Совсем недавно Анастасия Савельевна Елене рассказала, что Глафира, когда почувствовала, что смертельно больна и больше не встанет, просила ее зайти в церковь и купить ей нательный крестик (до этого, все годы советской власти, крест не носила — боясь, что если чужие заметят, то она навлечет неприятности на родных).
— А я постеснялась в церковь зайти крестик купить… Представляешь… Нас же всю жизнь везде учили, что это стыдно, что это страшно — за это с работы могли выгнать… До сих пор себе простить не могу… — вспоминала Анастасия Савельевна.
Перед самой смертью (как — опять же — только вот теперь — с девятилетней рассрочкой — рассказала Елене Анастасия Савельевна), Глафира чуть поднялась на постели и, видя, что Анастасия Савельевна рядом с ней сидит, Глафира, смотря на нее — но как бы и куда-то сквозь нее — отчетливым, светлым, радостным голосом, сказала:
— Мальчики поют!
Через минуту ее не стало.
Елена резко оглянулась с подоконника на Крутакова — не подсмотрел ли он всех ее мыслей: солнце, вторгавшееся в распахнутое ею окно, торило себе кривой неф в левой части комнаты — с золотым теснением воздуха из кружащихся взбитых пылинок, и до истомы красиво играло с угловатыми, темными, чайными, паркетными тенями книжных гор на полу, подергивая сами книги интересной золотой теплой поволокой — аж до самой двери в прихожую, — вырисовав, темно-сине-коричневым, даже ее собственный силуэт, захватывая по дороге, рядом с Еленой, справа, лишь краешек письменного стола и звенящее светом кольцо на колпачке перьевой ручки, которой обычно Крутаков творил — кажется из франтовства; угол жаркого солнечного столпа, решительно перестраивавшего всю комнату, до потолка, в вертикальной плоскости был скошен — так, что, казалось — не комната это уже — а ассиметричная чердачная мансарда, и искалось солнечных прорех в крыше; прорех, впрочем, никаких не было; правое окно отбрасывало более скромный солнечный коврик на паркет по параллельному краю комнаты (выхваченный ярким светом ромб дерюжки на стене казался этого же коврика загнувшимся на стенку краешком), а Крутаков восседал в обычной своей книжной позе на диване — казалось, в глубине чердака, вдали — в каком-то фиолетовом чердачном рассеянии, — и даже странно отсюда, из столпа света, казалось: как же Крутаков в такой темени там читает.

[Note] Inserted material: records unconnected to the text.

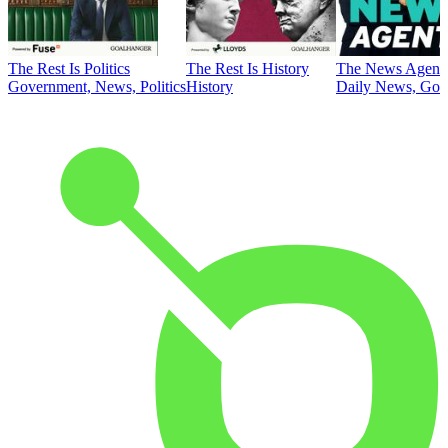
The Rest Is Politics
The Rest Is History
The News Agent
Government, News, Politics
History
Daily News, Gove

Вспомнив еще раз Глафиру, Елена подумала: «Какие же слова можно сказать несмышленому четырех, пяти, шестилетнему, семилетнему ребенку, когда знаешь, что скоро умрешь, что жизни тебе отпущено еще совсем немного? Как сделать так, чтобы ребенок навсегда запомнил твою душу? Ведь Глафира не писала ни книг, ни музыки. Что же за секрет был в ней?! Каков же ее язык «мертвых» — такой живой, на котором она так громко со мною теперь все время говорит?! Что же за тайна?! Чем Глафира могла навсегда гарантировать себе бессмертие в моей памяти? Вот этим вот ажуром кружев из теста для вареников, вырезаемым фужером — которые Глафира позволяла мне, встав на табуретку, вместе с собой делать на светлом деревянном столе у нее в кухне — этим волшебством — когда из легчайших кружев, поднимаемых мною и со смехом рассматриваемых на свет — Глафира, мучной скалкой, снова и снова раскатывала щедрую гладь — и снова и снова можно было вырезать — казалось, до бесконечности — фужером новые кружки́?»
Музыка, за последним виражом, вернулась восвояси — и Глафира вновь, отметая суеверную веру в смерть на свете, сжимала в артритных кривеньких пальчиках сеточку с молоком — переходя дорогу, с акварельной размазней снега — к своему дому.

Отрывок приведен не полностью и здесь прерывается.